## Directions for this task
Given the entries below, copy each of them out exactly.

*** Data for this task ***

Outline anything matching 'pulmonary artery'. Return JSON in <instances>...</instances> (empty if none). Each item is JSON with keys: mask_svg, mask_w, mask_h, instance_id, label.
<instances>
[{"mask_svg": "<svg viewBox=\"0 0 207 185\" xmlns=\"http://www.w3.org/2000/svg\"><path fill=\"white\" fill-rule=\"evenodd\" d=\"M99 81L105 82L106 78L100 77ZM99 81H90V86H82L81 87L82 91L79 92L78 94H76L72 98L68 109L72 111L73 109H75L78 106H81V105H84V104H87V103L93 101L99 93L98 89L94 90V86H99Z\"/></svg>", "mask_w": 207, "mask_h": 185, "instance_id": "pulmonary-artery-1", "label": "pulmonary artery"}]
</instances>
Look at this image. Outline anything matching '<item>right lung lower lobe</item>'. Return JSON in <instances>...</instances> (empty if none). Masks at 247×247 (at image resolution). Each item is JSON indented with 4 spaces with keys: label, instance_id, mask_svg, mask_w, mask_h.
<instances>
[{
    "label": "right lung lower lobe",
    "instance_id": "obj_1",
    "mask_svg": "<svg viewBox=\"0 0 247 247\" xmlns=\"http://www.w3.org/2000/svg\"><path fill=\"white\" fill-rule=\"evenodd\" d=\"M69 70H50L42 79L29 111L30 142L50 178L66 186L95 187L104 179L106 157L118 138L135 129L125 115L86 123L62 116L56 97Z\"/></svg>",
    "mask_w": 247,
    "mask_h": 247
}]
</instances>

***

## Written response
Outline anything matching 'pulmonary artery'. Return JSON in <instances>...</instances> (empty if none). Each item is JSON with keys: mask_svg, mask_w, mask_h, instance_id, label.
<instances>
[{"mask_svg": "<svg viewBox=\"0 0 207 185\" xmlns=\"http://www.w3.org/2000/svg\"><path fill=\"white\" fill-rule=\"evenodd\" d=\"M99 81L105 82L106 78L100 77ZM99 81H90V86H82L81 87L82 91L79 92L78 94H76L72 98L68 109L72 111L73 109H75L78 106H81V105H84V104H87V103L93 101L99 93L98 89L94 90V86H99Z\"/></svg>", "mask_w": 207, "mask_h": 185, "instance_id": "pulmonary-artery-1", "label": "pulmonary artery"}]
</instances>
Look at this image. Outline anything matching '<item>right lung lower lobe</item>'. Return JSON in <instances>...</instances> (empty if none). Masks at 247×247 (at image resolution). Each item is JSON indented with 4 spaces with keys: label, instance_id, mask_svg, mask_w, mask_h.
<instances>
[{
    "label": "right lung lower lobe",
    "instance_id": "obj_1",
    "mask_svg": "<svg viewBox=\"0 0 247 247\" xmlns=\"http://www.w3.org/2000/svg\"><path fill=\"white\" fill-rule=\"evenodd\" d=\"M69 70H50L42 79L29 111L30 142L50 178L66 186L95 187L104 179L106 157L118 138L135 129L125 115L86 123L62 116L56 97Z\"/></svg>",
    "mask_w": 247,
    "mask_h": 247
}]
</instances>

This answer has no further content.